The Wilson Times



Monday, February 07, 2011 9:49 AM

Decade since man found at abandoned gas station
At one point, former governor had offered 5K reward for help in case

By Gina Childress | Times Staff Writer

On April 20, Ramon Elias Matute-Ortiz would have celebrated his 56th birthday.

But he was shot and killed on Aug. 17, 1999. Even though no arrest has been made in the case, police haven't given up hope of catching the killer.

Previous reports indicate, Matute-Ortiz was shot in the chest around 10:50 p.m., near the intersection of the 700 block of Black Creek Road and Pender Street. He was found in what has been nicknamed "the schoolyard."

The schoolyard is an abandoned gas station at that intersection. It hasn't been operational in many years and is used as a place where people go to hang out.

Matute-Ortiz was residing at 711 Black Creek Road at the time of his death, which is just blocks away from where he died.

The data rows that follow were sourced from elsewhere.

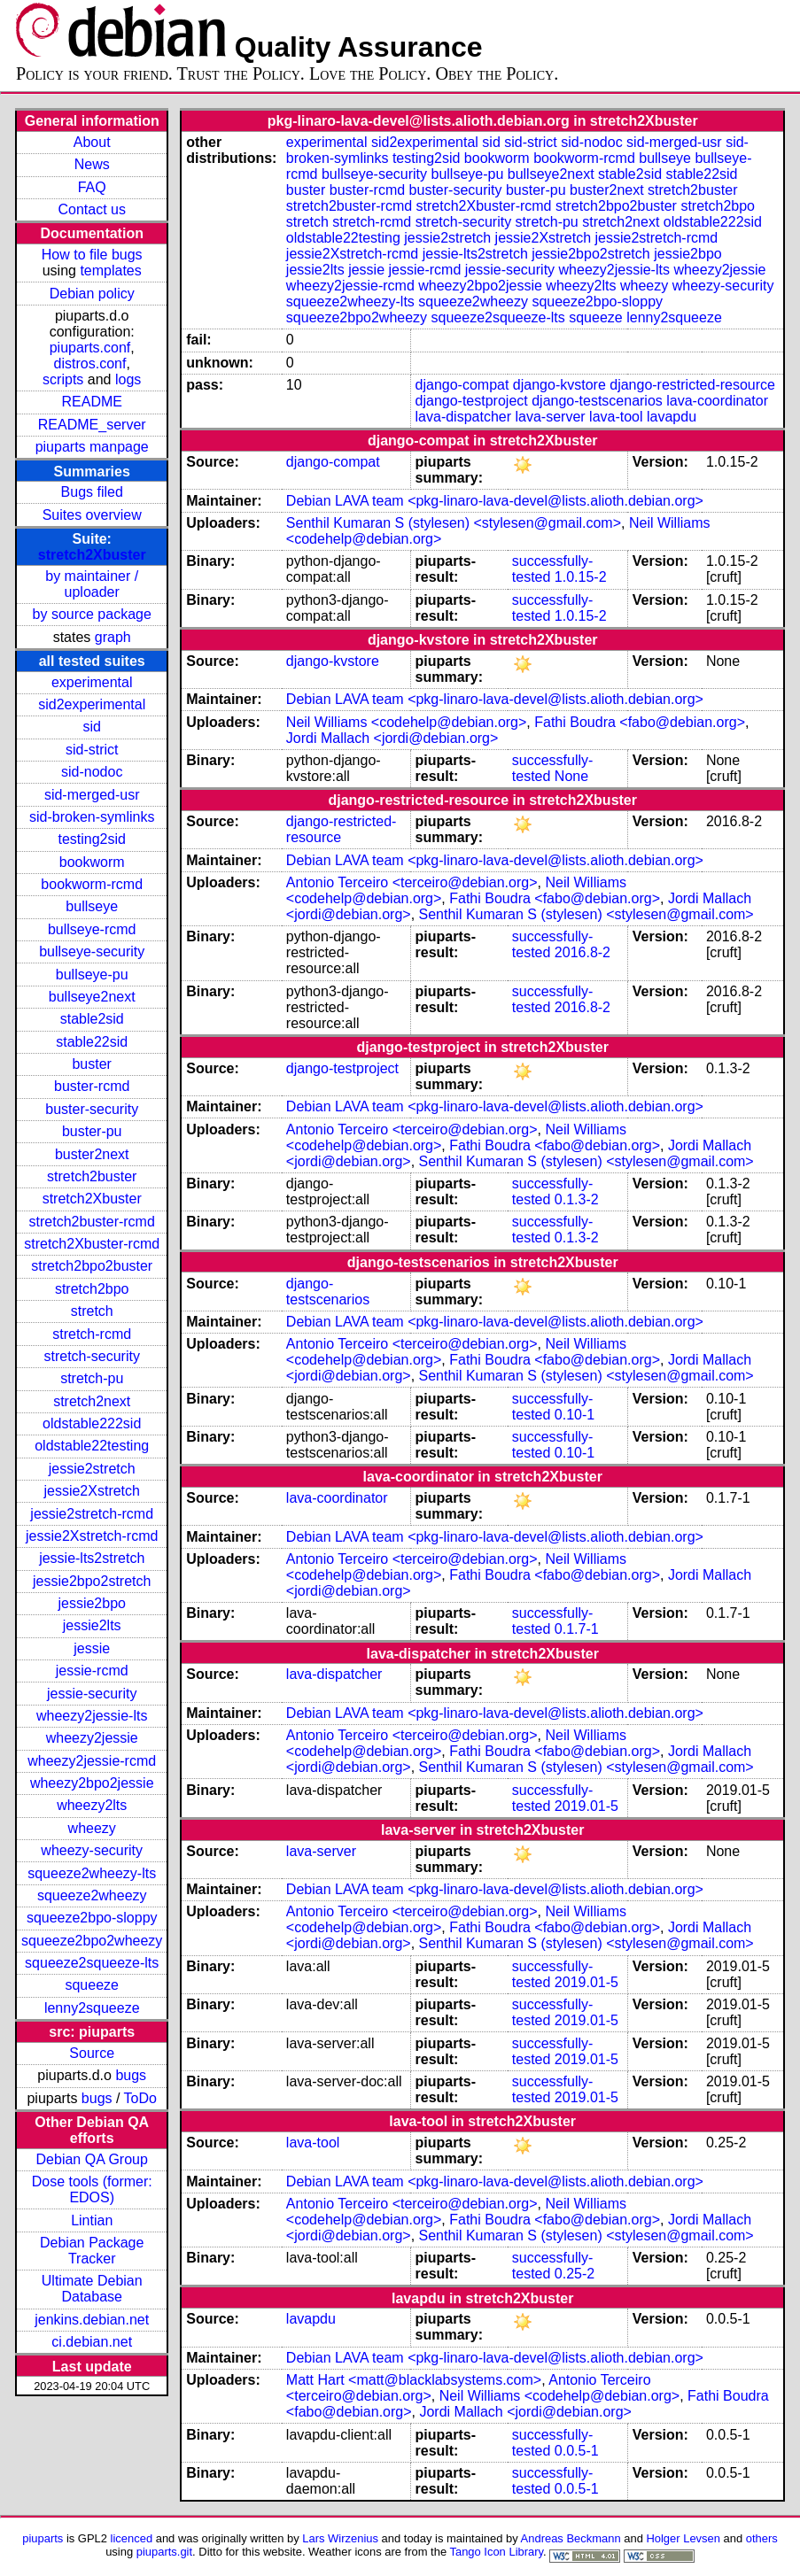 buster (91, 1063)
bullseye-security (91, 951)
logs (128, 379)
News (92, 164)
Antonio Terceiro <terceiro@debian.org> (412, 882)
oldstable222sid (92, 1423)
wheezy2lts (92, 1805)
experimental (92, 682)
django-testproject (472, 400)
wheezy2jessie (92, 1737)
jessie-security (91, 1693)
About (92, 142)
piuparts (42, 2538)
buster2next (92, 1154)
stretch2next (91, 1401)
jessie (92, 1648)
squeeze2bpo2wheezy (91, 1940)
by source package (92, 614)
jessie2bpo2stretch (92, 1581)
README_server (92, 424)
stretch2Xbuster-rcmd (91, 1243)
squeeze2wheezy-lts (91, 1873)
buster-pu (92, 1131)
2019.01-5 (586, 1806)
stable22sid (92, 1041)
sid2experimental (91, 704)
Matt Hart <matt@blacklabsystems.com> (413, 2379)
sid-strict (92, 749)
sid (91, 726)
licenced (132, 2538)
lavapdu (671, 416)
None (571, 776)
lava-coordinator (717, 400)
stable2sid (92, 1018)
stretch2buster (91, 1176)
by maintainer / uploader (91, 584)
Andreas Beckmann (571, 2538)
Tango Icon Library (496, 2551)
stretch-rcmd (91, 1334)
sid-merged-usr (92, 794)
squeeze (92, 1984)
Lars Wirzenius (340, 2538)
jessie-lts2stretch (91, 1558)
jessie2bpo (92, 1603)
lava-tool (615, 416)
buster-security (91, 1109)
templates (110, 270)
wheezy (92, 1828)
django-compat (462, 384)
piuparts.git (164, 2551)
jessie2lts (92, 1625)
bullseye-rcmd (92, 929)
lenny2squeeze (92, 2007)
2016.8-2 (582, 952)
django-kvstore (559, 384)
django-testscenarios (597, 400)
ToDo (140, 2098)
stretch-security (91, 1356)
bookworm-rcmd (92, 884)
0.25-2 (574, 2273)
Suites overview (92, 514)
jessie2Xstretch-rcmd (92, 1535)
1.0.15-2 (581, 576)
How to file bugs (92, 254)
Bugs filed (92, 491)
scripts (63, 379)
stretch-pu (91, 1378)
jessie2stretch (92, 1468)
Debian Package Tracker (92, 2250)
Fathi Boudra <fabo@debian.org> (639, 722)
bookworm (92, 862)
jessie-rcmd (92, 1670)
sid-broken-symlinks (91, 816)
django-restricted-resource (692, 384)
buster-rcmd (91, 1086)
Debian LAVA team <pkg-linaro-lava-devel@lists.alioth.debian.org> (494, 500)
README (91, 401)
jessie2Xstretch (91, 1490)
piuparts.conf (90, 347)
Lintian (92, 2220)
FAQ (92, 187)
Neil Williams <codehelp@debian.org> (406, 722)
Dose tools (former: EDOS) (92, 2189)
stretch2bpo (92, 1288)
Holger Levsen (683, 2538)
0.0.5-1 (577, 2450)
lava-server (550, 416)
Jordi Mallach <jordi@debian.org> (392, 738)
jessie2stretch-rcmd (91, 1513)
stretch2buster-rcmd (92, 1221)
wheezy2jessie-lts (91, 1715)
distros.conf (90, 363)
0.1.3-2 (577, 1199)
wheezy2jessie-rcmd (91, 1760)
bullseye (92, 906)
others (762, 2538)
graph (113, 637)
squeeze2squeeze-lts (92, 1962)
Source (91, 2053)
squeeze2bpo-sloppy (92, 1917)
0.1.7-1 (577, 1628)
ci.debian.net (91, 2341)
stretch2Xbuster (92, 554)
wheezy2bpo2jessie (92, 1783)
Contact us (91, 209)
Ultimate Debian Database (92, 2288)
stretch (92, 1311)
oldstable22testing (92, 1445)
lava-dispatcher (464, 416)
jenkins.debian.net (92, 2319)
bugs (130, 2075)
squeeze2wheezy (92, 1895)
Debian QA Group (92, 2159)
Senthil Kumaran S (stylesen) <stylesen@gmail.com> (453, 522)
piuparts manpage (92, 446)
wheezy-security (92, 1850)
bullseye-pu (92, 974)
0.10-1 (574, 1414)
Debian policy (92, 293)
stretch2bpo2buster (91, 1265)
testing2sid (92, 839)
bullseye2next (92, 996)
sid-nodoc (91, 771) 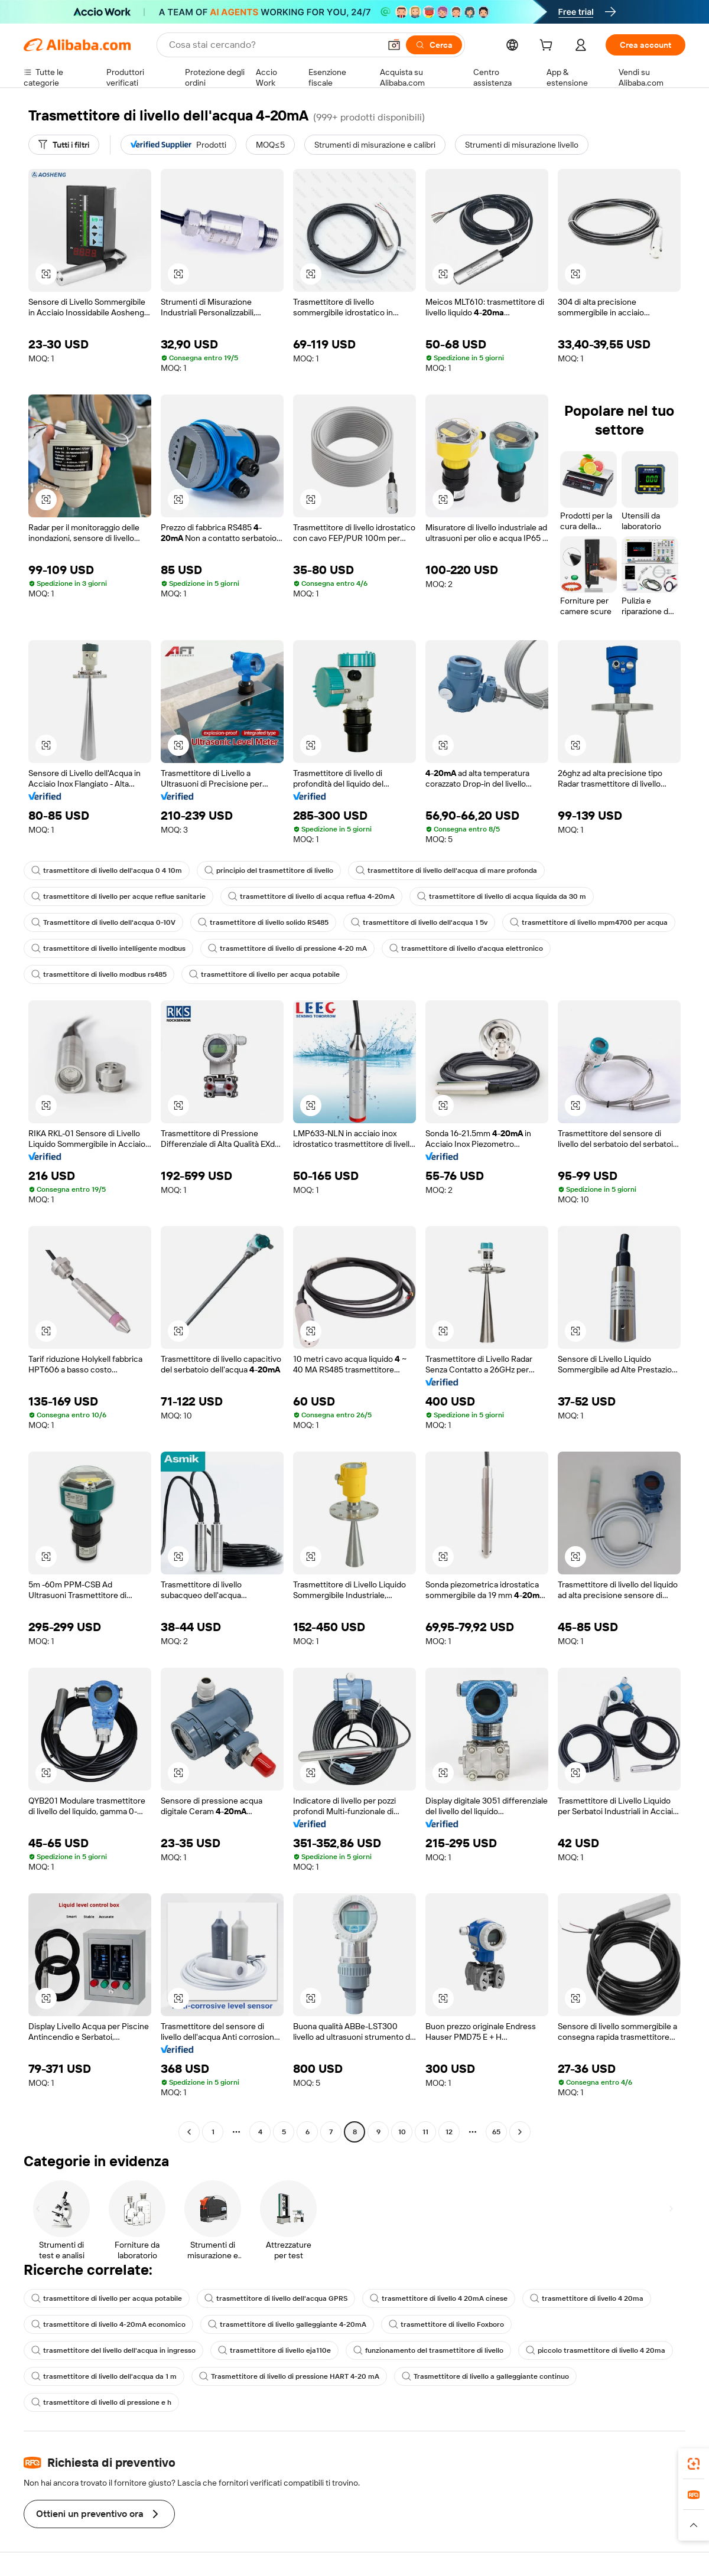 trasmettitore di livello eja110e (274, 2350)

At the time of the murder investigators determined Matute-Ortiz was shot in the lower chest with a small caliber weapon. They have never released the type of gun.

They did find an unopened lockblade knife underneath his body.

Police followed up and chased leads but were never able to concretely develop a suspect or a motive in the killing.

In February 2000, former governor James B. Hunt Jr. offered a $5,000 reward for information leading to the arrest and conviction of the person or persons responsible for Matute-Ortiz's death. That proclamation has since expired.

No family members or friends could be immediately located to discuss the case.

But just because it has been almost 12 years since the murder, investigators haven't given up on finding the person responsible.

If anyone has any information concerning the 1999 murder of Ramon Elias Matute-Ortiz, they are asked to contact the Wilson Police Department at 399-2323 or Crime Stoppers at 243-2255.

gina@wilsontimes.com | 265-7821
The Wilson Times has partnered with the Wilson Police Department profiling a series of unsolved murders dating back to 1997 and leading up to the present time. This series entitled "Cold Case Files" will feature one case a week until the end of April. Investigators hope by bringing attention to these cases once again, they may be able to bring closure to a family.